Re: Join Removal/ Vertical Partitioning

Lists: pgsql-hackers
From: Simon Riggs <simon(at)2ndquadrant(dot)com>
To: pgsql-hackers <pgsql-hackers(at)postgresql(dot)org>
Subject: Join Removal/ Vertical Partitioning
Date: 2008-06-26 10:57:07
Message-ID: 1214477827.3845.87.camel@ebony.site
Views: Raw Message | Whole Thread | Download mbox | Resend email
Lists: pgsql-hackers

There are common cases where we want to remove unwanted joins from
queries, especially with view and Object Relational Mapping systems such
as Hibernate etc.. (I've mentioned this before on -hackers or -perform,
but I can't find the links)

Typical case is where we have a class that has a subclass present fairly
infrequently, so we want to physically separate the subclass for
performance. It's easy to separate the data, but then much harder to get
the SQL to recognise that is what we have done. The same problem also
occurs in Data Warehousing and is typically known as Vertical
Partitioning in that context.

The attached example shows this for one and two subclasses.
[joinrem.sql]

Why do we care? Because the extra join hurts performance considerably.
pgbench test files attached, executed using dual CPU system with
pgbench -n -f <filename> -c 2 - t 30000

Access to 1 table 14,500 tps
Access to 2 tables 9,000 tps
Access to 3 tables 7,000 tps

We might typically expect there to be many subclasses that follow this
pattern (as well as some subclasses that are so frequent we would want
to merge them with the main class table, but that is not relevant to
discussion here), so the number of subclasses could be quite large.

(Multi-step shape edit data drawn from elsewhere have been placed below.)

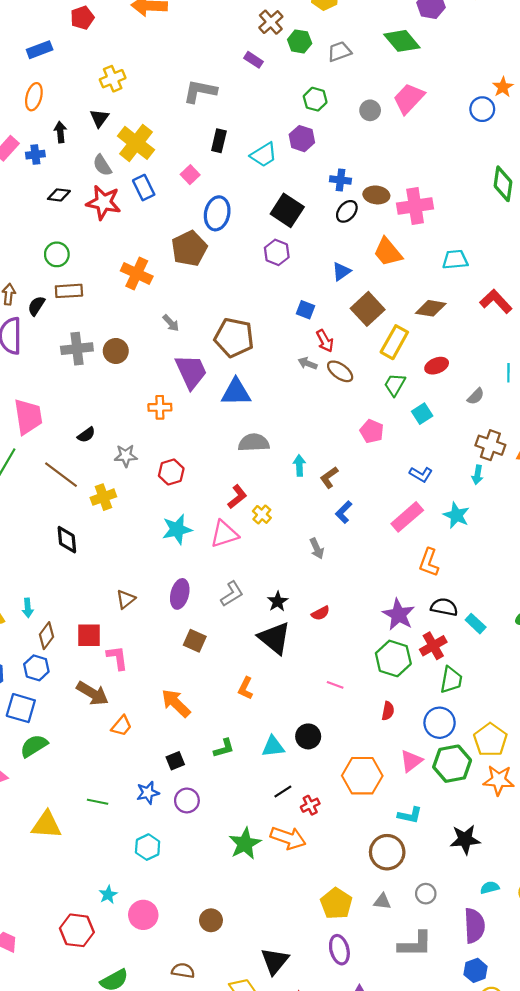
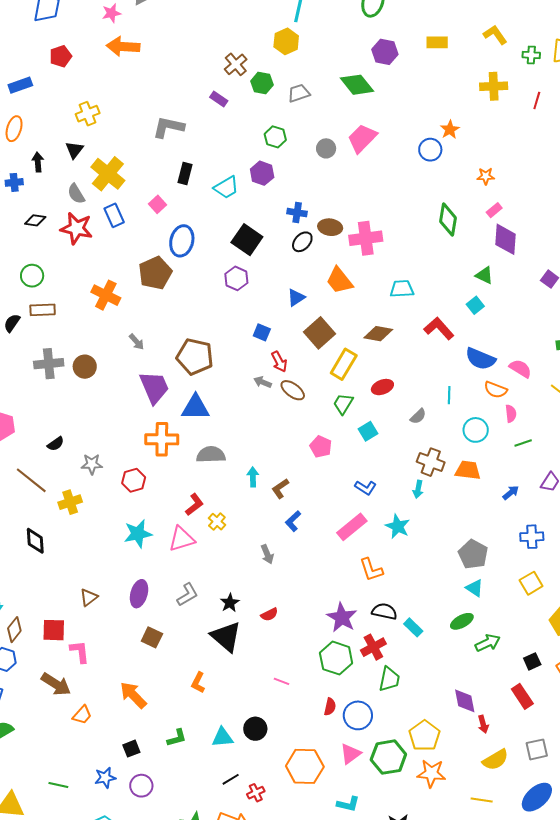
orange cross: (160, 407) -> (162, 439), moved, size x1.5
orange L-shape: (429, 562) -> (371, 570), turned -40
blue circle: (440, 723) -> (358, 715), moved

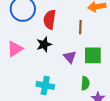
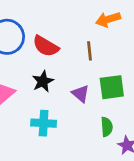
red semicircle: (50, 20) -> (46, 46), turned -60
cyan cross: (45, 85) -> (44, 123), moved

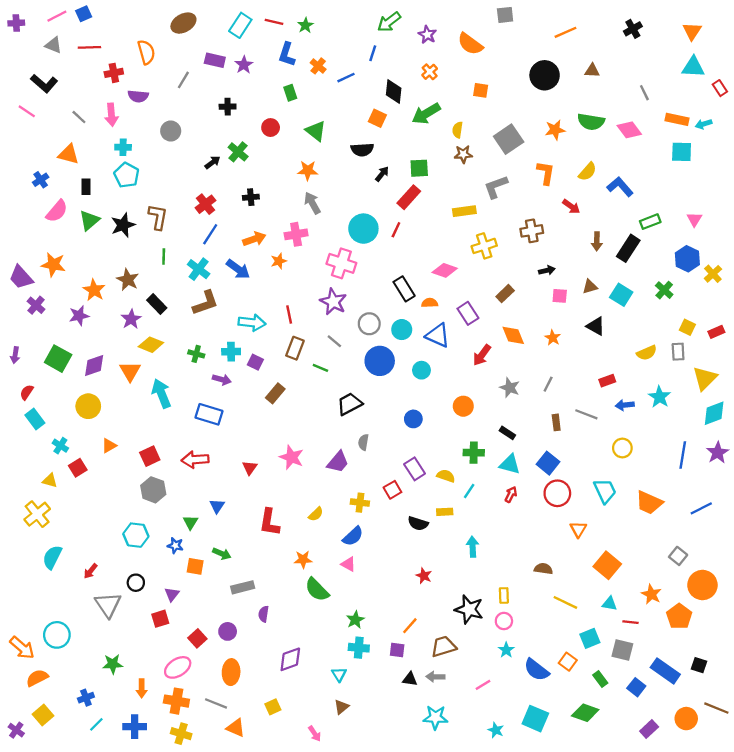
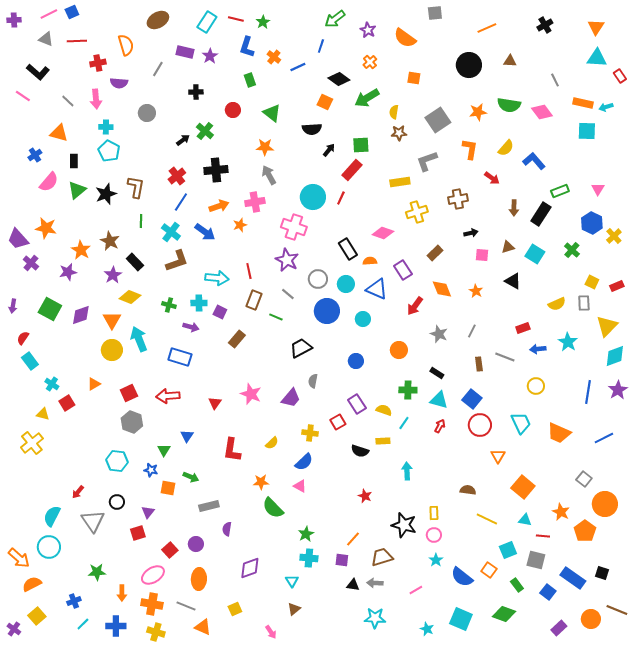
black diamond: (394, 92) -> (339, 79), turned -60
black cross: (251, 197) -> (216, 170), size x1.6
yellow circle: (88, 406) -> (112, 350), moved
cyan semicircle: (52, 557) -> (52, 516), moved

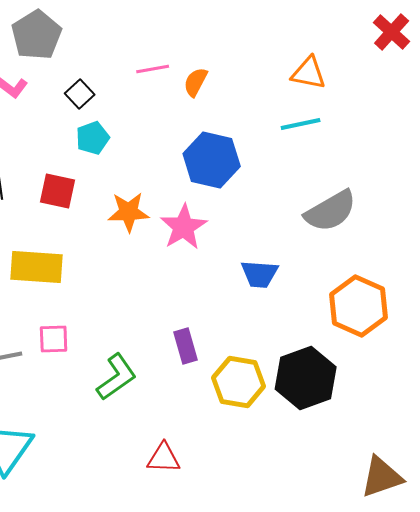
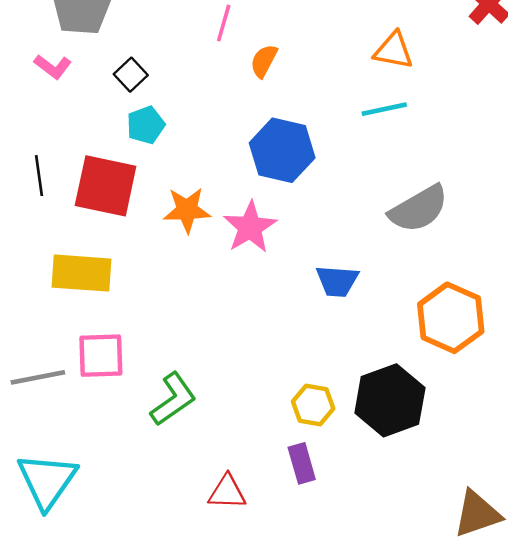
pink line: (153, 69) -> (224, 23), moved, turned -64
red square: (58, 191) -> (106, 186), size x1.5
pink square: (54, 339) -> (101, 356), size x1.4
purple rectangle: (186, 346) -> (302, 463), moved
yellow hexagon: (239, 382) -> (313, 405), size x0.7

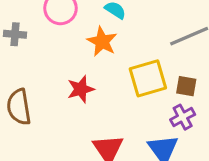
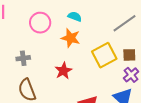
gray cross: (15, 34) -> (23, 58), moved

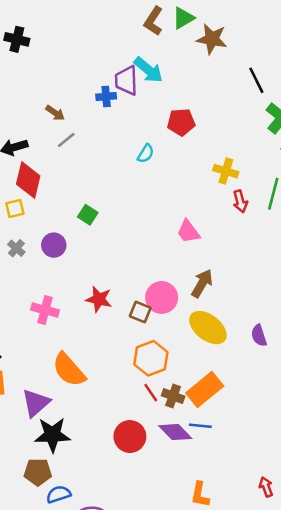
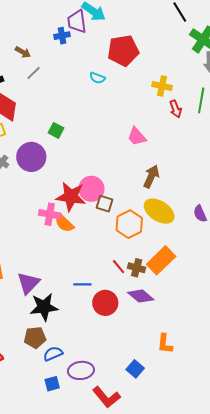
red pentagon: (181, 122) -> (123, 50), size x1.4
cyan semicircle: (146, 154) -> (97, 78), turned 84
purple circle: (54, 245) -> (31, 157), size x1.5
pink circle: (162, 297) -> (91, 189), moved
red star: (99, 299) -> (71, 196), size x1.4
pink cross: (45, 310) -> (50, 214), moved
orange hexagon: (151, 358) -> (129, 224), moved
orange semicircle: (69, 370) -> (64, 223), moved, size x0.7
blue line: (200, 426) -> (82, 284), moved

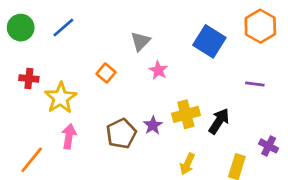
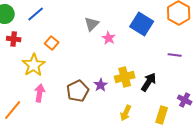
pink star: (158, 70) -> (109, 38), moved
orange square: (106, 73) -> (52, 43), moved
red cross: (29, 78) -> (14, 39), moved

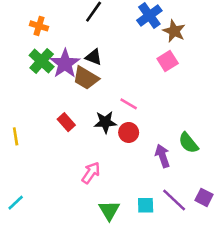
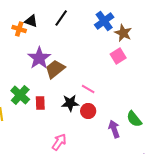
black triangle: (94, 57) -> (31, 21), moved
green cross: (42, 61) -> (20, 95), moved
brown trapezoid: (86, 78) -> (55, 69), turned 110
red rectangle: (66, 122) -> (40, 103), turned 40

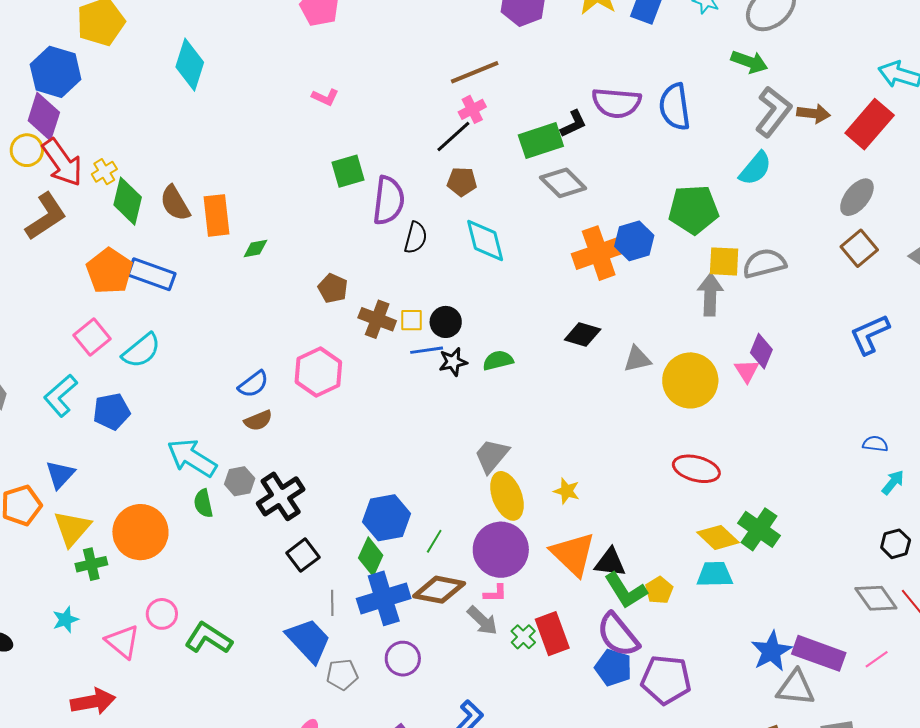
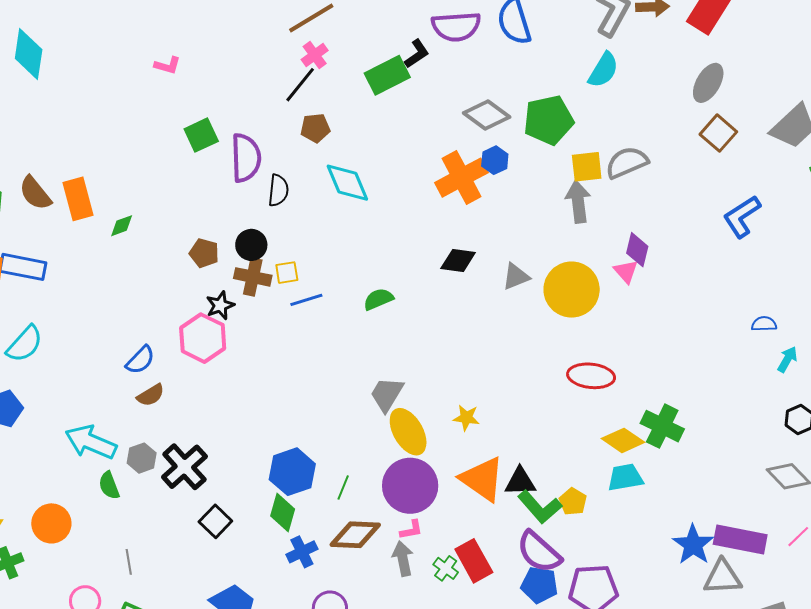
gray diamond: (563, 183) -> (487, 115), moved
blue hexagon: (634, 241) -> (495, 160), size x0.7
black circle: (446, 322) -> (251, 245), moved
black star: (453, 362) -> (220, 305), moved
orange circle: (140, 532) -> (51, 523), size x0.7
blue cross: (384, 598) -> (302, 552), size x0.6
gray line: (332, 603) -> (129, 562), moved
gray arrow: (482, 621) -> (403, 559), turned -136

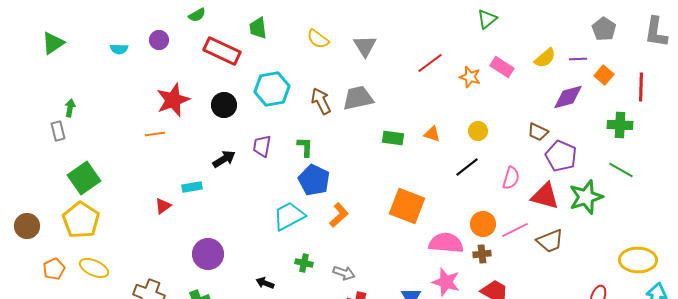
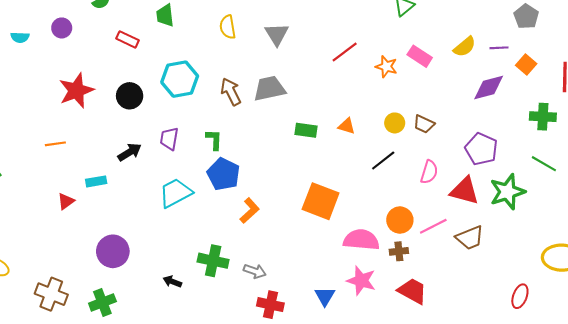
yellow semicircle: (318, 39) -> (228, 27), turned 45
red rectangle: (222, 51) -> (127, 39), size x0.6
brown trapezoid: (538, 132) -> (424, 124), moved
orange line: (155, 134) -> (55, 144), moved
cyan trapezoid: (289, 216) -> (175, 193), moved
green cross: (304, 263) -> (213, 261), size x1.6

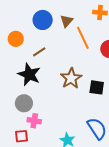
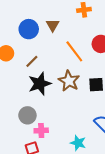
orange line: (83, 38) -> (74, 51), moved
black star: (29, 74) -> (40, 84), moved, turned -30

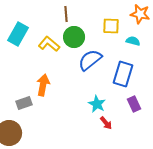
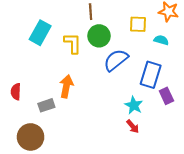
yellow L-shape: (49, 44) -> (73, 43), turned 50
cyan star: (97, 104) -> (134, 105), moved
purple rectangle: (134, 104) -> (166, 96), moved

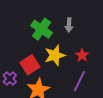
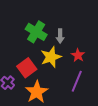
gray arrow: (69, 25) -> (60, 36), moved

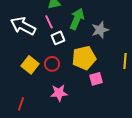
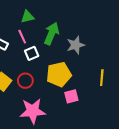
pink star: (59, 93) -> (33, 111), size x1.4

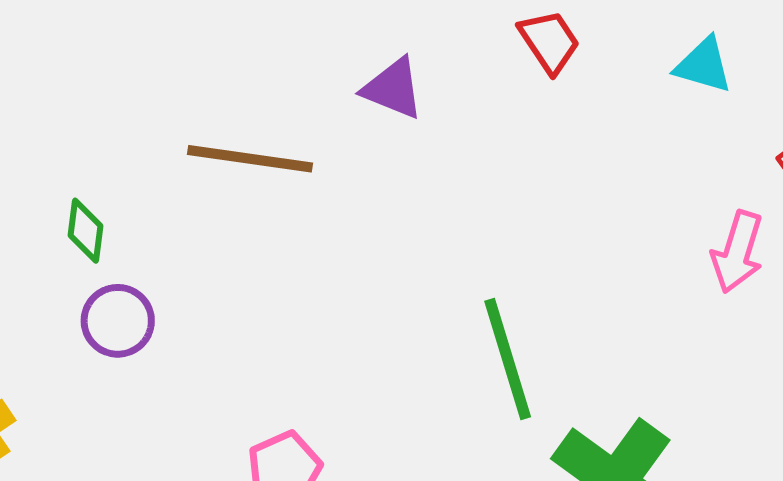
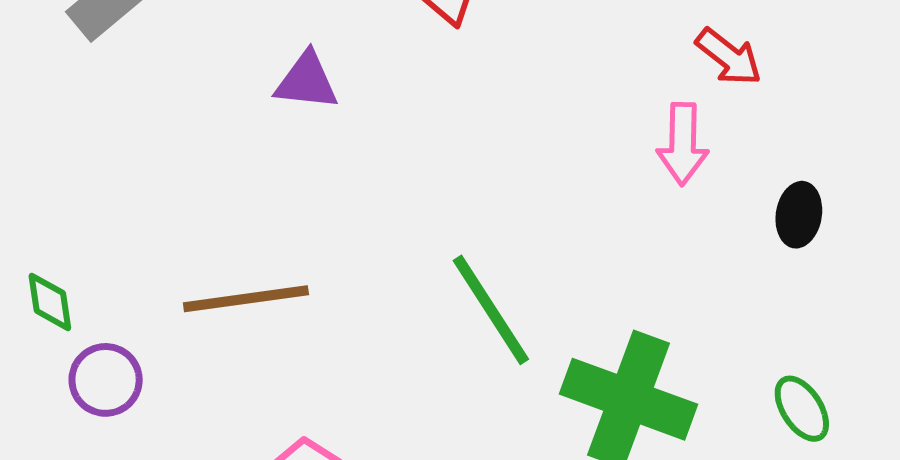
brown line: (250, 159) -> (246, 299), moved

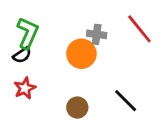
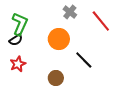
gray cross: (97, 34) -> (70, 12), moved, turned 32
black line: (126, 101) -> (84, 60), moved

explain select c_c1 from wholeclass2tables where pk = 6;

QUERY
PLAN
---------------------------------------------------------------------------------------
Nested Loop Left Join (cost=0.00..16.55 rows=1 width=4)
Join Filter: (c.pk = sc.pk)
-> Index Scan using class_pkey on class c (cost=0.00..8.27 rows=1
width=8)
Index Cond: (pk = 6)
-> Index Scan using subclass_pkey on subclass sc (cost=0.00..8.27
rows=1 width=4)
Index Cond: (sc.pk = 6)
(6 rows)

The EXPLAIN shows that we access both tables, even though the access to
"subclass" is not required to correctly resolve the query in *all*
cases. Similar plan for 3+ table access.

The join is removable because

* rows are returned by the query whether or not rows exist in subclass
* every row in "class" matches at *most* one row in "subclass" because
the join columns are unique on both sides of the join.
* the join operator function is IMMUTABLE (and is therefore able to be
optimised away when circumstances allow)

(Note that the FK link between the tables is not required to prove this,
it is just shown because that is the way we would typically do this).

Why can't we do this manually? We can do the "join removal" manually by
creating different sets of views that mention or don't mention the
tables. If we have say 5 sub-classes, then to optimise queries we would
need to produce 5! = 120 views, all defined with the different
combinations of tables that we might want to access. This is a
management nightmare, but so is the idea that we might need to run 5
table joins when only direct access to a single table is required.

We can check for removal of a rel by

1. inspecting the target list for the query to see if there are rels
that do not provide any attributes. (We might also use equivalence
classes to recode the targetlist to minimise the numbers of tables
touched, but I think that might be overkill).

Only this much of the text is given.